On offerings in the air: an exciting pair of dueling new-generation twinjets, as Qatar Airways is bringing an Airbus A350-900 for flying display, while Vietnam Airlines will fly a Boeing 787-9 Dreamliner resplendent in its new livery. If you think that’s “quiet”, tell that to the more than 300,000 people who have already watched Boeing’s 787-9 practice video:
Bombardier’s 135-seat CS300 will also perform in its first airshow, following its first flight this February. The Canadian airframer really needs some positive publicity for the CSeries, which is two years late and has picked up the “much-delayed” adjectival prefix. From a passenger experience perspective, the CSeries has some real benefits, but it’s understandable if airlines are reluctant to commit to being the next in line for a questionable delivery date when there are other options available.
One of those other options is Embraer’s E2, the updated version of its popular 70-100 seater aircraft. Embraer will be demonstrating its new cabin, created in conjunction with design house Priestmangoode. Questions remain, however, about the extent to which the demonstrator cabin can look like the eventual product, especially in terms of the innovative tablet mounts, which may need to be refined for head impact testing purposes.

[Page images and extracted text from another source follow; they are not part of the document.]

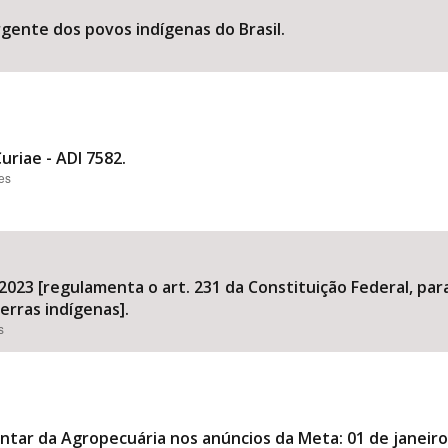
rgente dos povos indígenas do Brasil.
riae - ADI 7582.
ões
 2023 [regulamenta o art. 231 da Constituição Federal, pa
erras indígenas].
s
ntar da Agropecuária nos anúncios da Meta: 01 de janeir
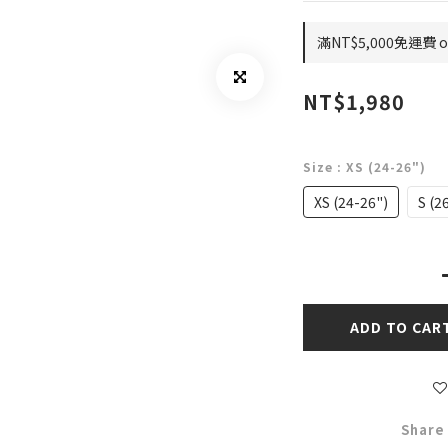
滿NT$5,000免運費 on
NT$1,980
Size
: XS (24-26")
XS (24-26")
S (2
ADD TO CAR
Share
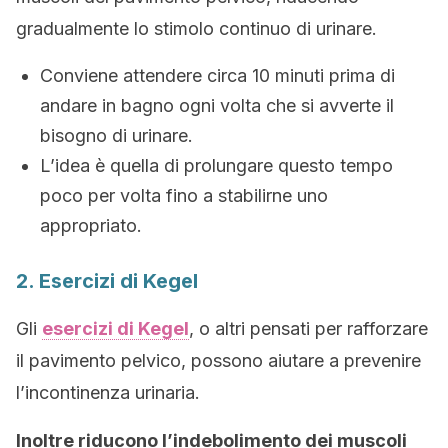
gradualmente lo stimolo continuo di urinare.
Conviene attendere circa 10 minuti prima di
andare in bagno ogni volta che si avverte il
bisogno di urinare.
L’idea è quella di prolungare questo tempo
poco per volta fino a stabilirne uno
appropriato.
2. Esercizi di Kegel
Gli
esercizi di Kegel
, o altri pensati per rafforzare
il pavimento pelvico, possono aiutare a prevenire
l’incontinenza urinaria.
Inoltre riducono l’indebolimento dei muscoli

Bombardier is also bringing its CS100 for static display, painted into the livery of launch customer Swiss International Air Lines. Swiss has to be pleased that it will be getting some extra publicity for its new narrowbody, which it needs fairly quickly in order to refresh the smaller end of its European narrowbody fleet, much of which consists of aging BAe 146/Avro RJ aircraft. The CS100 is currently planned to be introduced into service in the first quarter of 2016.

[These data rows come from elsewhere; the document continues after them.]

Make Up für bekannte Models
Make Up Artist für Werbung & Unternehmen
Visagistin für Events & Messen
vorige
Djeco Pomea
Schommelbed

Airbus is also planning a flight display of the A400M military turboprop transport aircraft, despite a crash near its test site in Seville in March, reportedly resulting from a failure in the computer controls for three of the four engines.
There’ll also be an Airbus A380 on static display — will we see the much-derided 3-5-3 main deck seating configuration that débuted at the Aircraft Interiors Expo in Hamburg this April.
Not currently expected: an A320neo, the next generation of Airbus narrowbodies, according to the WSJ, which suggests that the issue is with a component of the next-generation Pratt & Whitney PW1000G engine formerly known as the Geared Turbo Fan (GTF).
Airbus is also going futuristic, with its E-Fan 2.0 all-electric two-seater aircraft, a technology demonstrator that is still a large number of battery generations away from commercial flight use, but is likely to affect how this future tech develops. In the interim, the airframer may well have success with the two-seater and four-seater versions in general aviation settings.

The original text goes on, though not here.